▸ **Aim of the task**: Set down every record below exactly as it stands, with the pictures omitted.

▸ **Data provided**:
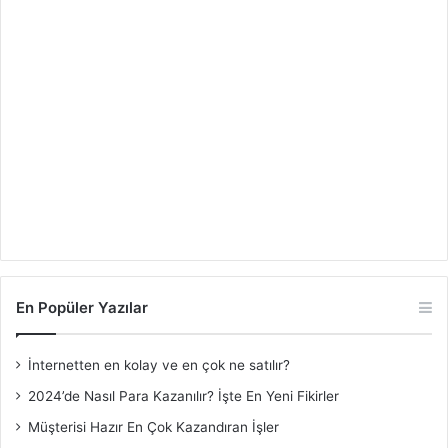
En Popüler Yazılar
İnternetten en kolay ve en çok ne satılır?
2024’de Nasıl Para Kazanılır? İşte En Yeni Fikirler
Müşterisi Hazır En Çok Kazandıran İşler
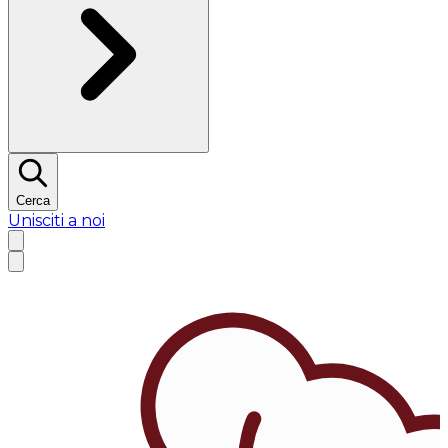
Cerca
Unisciti a noi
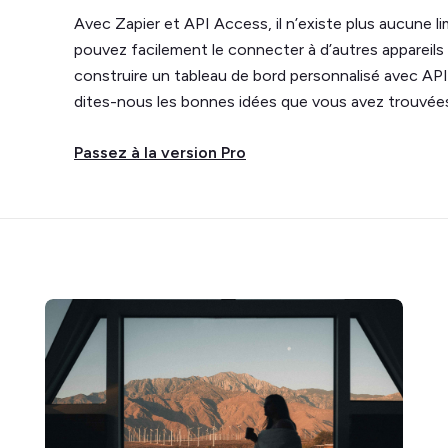
Avec Zapier et API Access, il n’existe plus aucune l
pouvez facilement le connecter à d’autres appareils 
construire un tableau de bord personnalisé avec API.
dites-nous les bonnes idées que vous avez trouvées
Passez à la version Pro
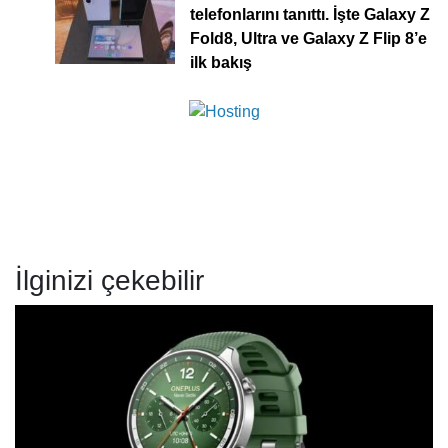
telefonlarını tanıttı. İşte Galaxy Z
Fold8, Ultra ve Galaxy Z Flip 8’e
ilk bakış
İlginizi çekebilir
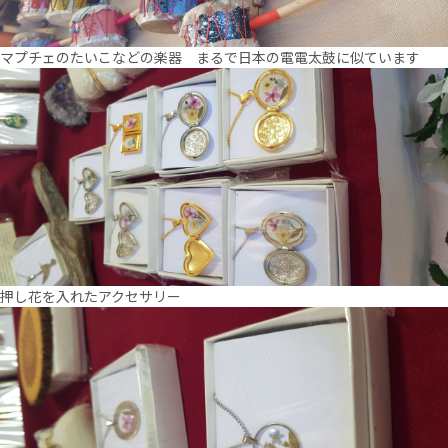
マプチェのたいこなどの楽器 まるで日本の電電太鼓に似ています
押し花を入れたアクセサリー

▸ **Solved problem**:
En Popüler Yazılar
İnternetten en kolay ve en çok ne satılır?
2024’de Nasıl Para Kazanılır? İşte En Yeni Fikirler
Müşterisi Hazır En Çok Kazandıran İşler
Cerca
Unisciti a noi
Avec Zapier et API Access, il n’existe plus aucune l
pouvez facilement le connecter à d’autres appareils 
construire un tableau de bord personnalisé avec API.
dites-nous les bonnes idées que vous avez trouvées
Passez à la version Pro
telefonlarını tanıttı. İşte Galaxy Z
Fold8, Ultra ve Galaxy Z Flip 8’e
ilk bakış
İlginizi çekebilir
マプチェのたいこなどの楽器 まるで日本の電電太鼓に似ています
押し花を入れたアクセサリー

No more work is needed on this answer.